When the data signal sequence is received through the U-LTE reception path, the U-LTE RU 835 may transfer the data signal sequence of which the RF signal processing is completed to a U-LTE PHY layer 836. The U-LTE MAC layer 836 may generate the TrBK by demodulating or decoding the received data signal sequence and transfer the generated TrBK to a U-LTE MAC layer 837. The U-LTE MAC layer 837 may generate the MAC SDU based on the TrBK received from the U-LTE PHY layer 836 and transfer the generated MAC SDU to a U-LTE RLC layer 838. The U-LTE RLC layer 838 sequences the packet data through the received RLC PDU to generate the RLC SDU and transfer the generated RLC SDU to the PDCP layer 840. That is, the U-LTE RLC layer 838 may sequence the packet data by using the SN and transfer the RLC SDU to the PDCP layer 840. When the radio protocol is configured without the U-LTE RLC layer 831 in the U-LTE transmission path, the reception path may be formed without the U-LTE RLC layer 838 even in the U-LTE reception path, and in this case, the packet data may be directly transferred from the U-LTE MAC layer 837 to the PDCP layer 840. In this case, the in-sequence of the packet data may be performed in the U-LTE MAC layer 837 or through recombination and re-ordering in the PDCP layer 840.
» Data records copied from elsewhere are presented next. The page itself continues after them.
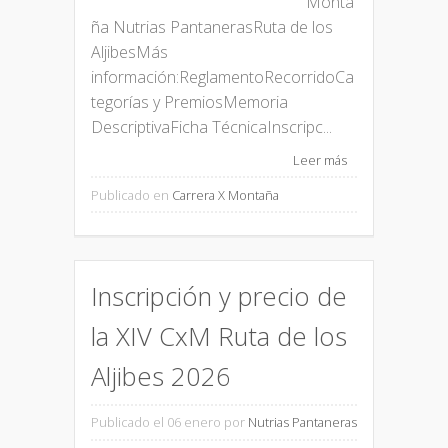
Monta
ña Nutrias PantanerasRuta de los
AljibesMás
información:ReglamentoRecorridoCa
tegorías y PremiosMemoria
DescriptivaFicha TécnicaInscripc...
Leer más
Publicado en
Carrera X Montaña
Inscripción y precio de
la XIV CxM Ruta de los
Aljibes 2026
Publicado el 06 enero
por
Nutrias Pantaneras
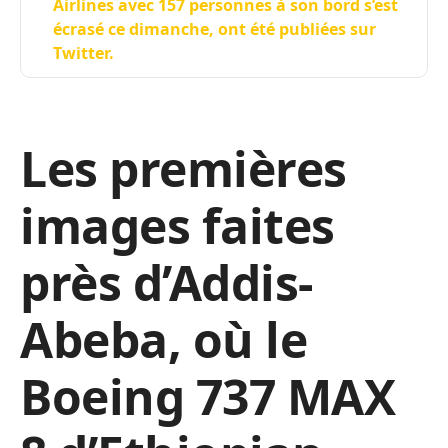
Airlines avec 157 personnes à son bord s’est
écrasé ce dimanche, ont été publiées sur
Twitter.
Les premières
images faites
près d’Addis-
Abeba, où le
Boeing 737 MAX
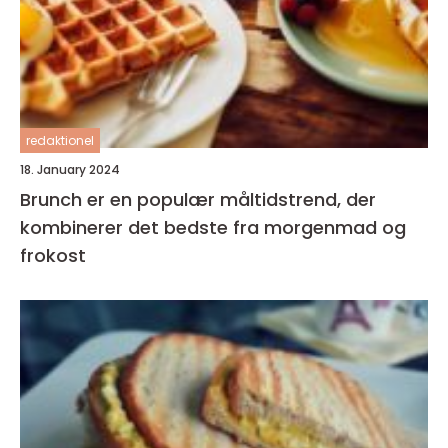
redaktionel
18. January 2024
Brunch er en populær måltidstrend, der
kombinerer det bedste fra morgenmad og
frokost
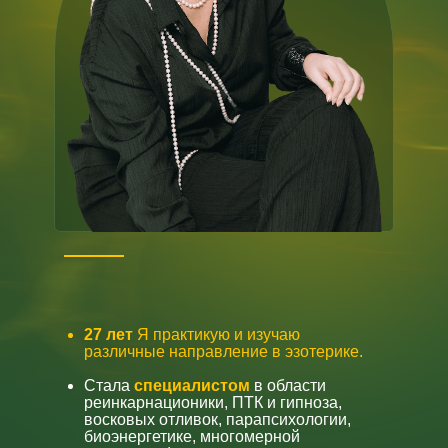
27 лет
Я практикую и изучаю
различные направление в эзотерике.
Стала
специалистом
в области
реинкарнационики, ПТК и гипноза,
восковых отливок, парапсихологии,
биоэнергетике, многомерной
The PDCP layer 840 may transfer the packet data transferred through each path which participates in supporting the RRA, such as the LTE reception path, the WLAN reception path, or the U-LTE reception path to the higher layer through the same bearer.

FIG. 9 is a diagram illustrating a protocol stack of a U-LTE system according to another exemplary embodiment of the present invention.

Referring to FIG. 9, the packet data may be transmitted through the bearer, and a transmission node DU 900₁ and a transmission node RU 900₂ may support the LTE system, the WLAN system, and the U-LTE system using the frequency in the unlicensed band. In the U-LTE system according to another exemplary embodiment of the present invention illustrated in FIG. 9, even the LTE RLC layer may partially support the RRA function. For example, when the RRA is applied to the radio resources of the LTE system and the WLAN system, the LTE RLC layer transfers the packet data to the WLAN MAC layer. That is, it is determined whether the packet data is transmitted through the LTE transmission path or the WLAN transmission path by scheduling in which the base station transmits the packet data and the packet data to be transferred through the LTE transmission path may be transferred to the LTE MAC layer and the packet data to be transferred through the WLAN transmission path may be transferred through the WLAN transmission path.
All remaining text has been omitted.